#### [Exercise prompt]
Please transcribe, exactly, the line that contains "EDITAL Nº 003/2025 – REITORIA/ASSOC" and every line after it to the end of the records, and nothing else.

#### [Stored records]
══════════════════════════════
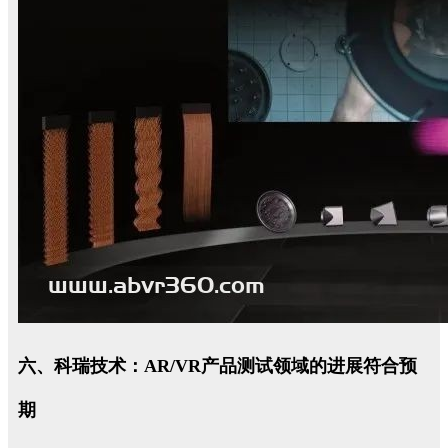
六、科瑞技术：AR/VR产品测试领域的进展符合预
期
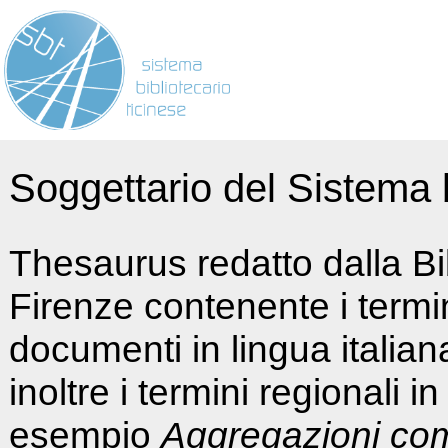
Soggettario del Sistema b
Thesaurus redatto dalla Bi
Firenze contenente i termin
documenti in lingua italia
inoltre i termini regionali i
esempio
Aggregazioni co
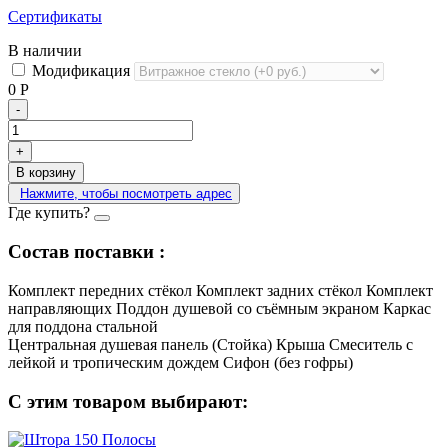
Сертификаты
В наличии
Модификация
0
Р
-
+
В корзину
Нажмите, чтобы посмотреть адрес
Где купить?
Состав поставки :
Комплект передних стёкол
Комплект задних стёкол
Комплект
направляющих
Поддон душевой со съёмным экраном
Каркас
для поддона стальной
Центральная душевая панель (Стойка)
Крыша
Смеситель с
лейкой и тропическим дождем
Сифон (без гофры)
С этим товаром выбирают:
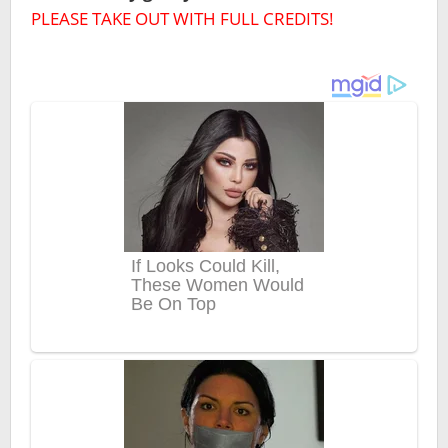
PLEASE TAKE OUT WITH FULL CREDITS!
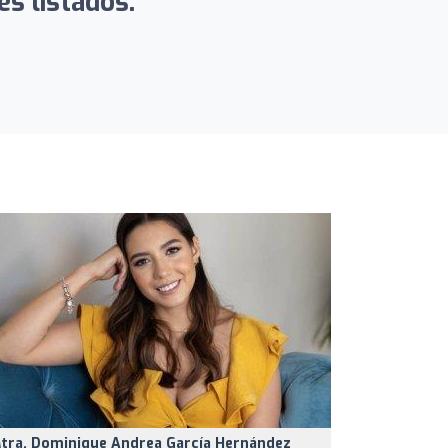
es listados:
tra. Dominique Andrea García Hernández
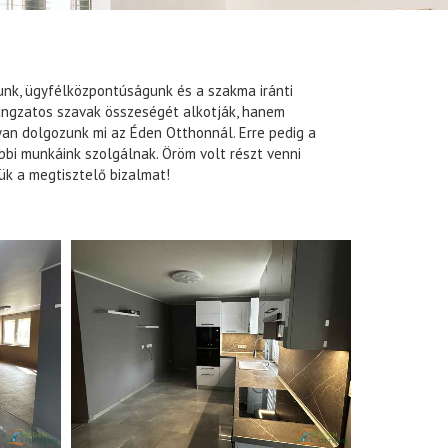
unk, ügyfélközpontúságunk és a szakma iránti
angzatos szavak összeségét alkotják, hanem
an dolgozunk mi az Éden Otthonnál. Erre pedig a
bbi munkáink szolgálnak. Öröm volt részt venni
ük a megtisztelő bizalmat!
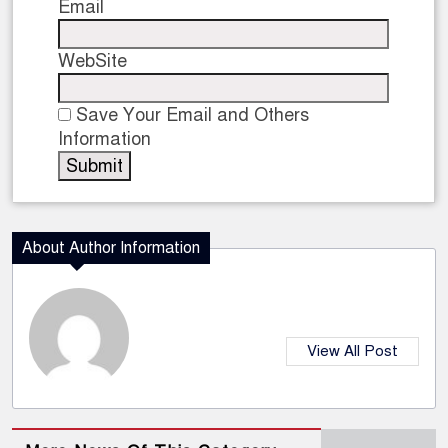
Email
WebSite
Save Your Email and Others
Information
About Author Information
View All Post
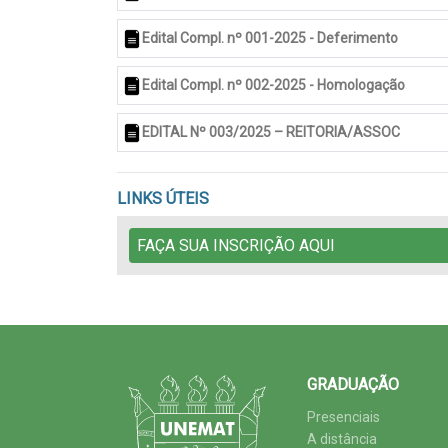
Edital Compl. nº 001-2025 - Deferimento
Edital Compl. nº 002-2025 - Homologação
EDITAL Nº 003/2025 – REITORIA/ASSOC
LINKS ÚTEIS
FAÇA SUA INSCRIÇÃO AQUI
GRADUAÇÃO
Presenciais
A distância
══════════════════════════════
#### [Result]
EDITAL Nº 003/2025 – REITORIA/ASSOC
LINKS ÚTEIS
FAÇA SUA INSCRIÇÃO AQUI
GRADUAÇÃO
Presenciais
A distância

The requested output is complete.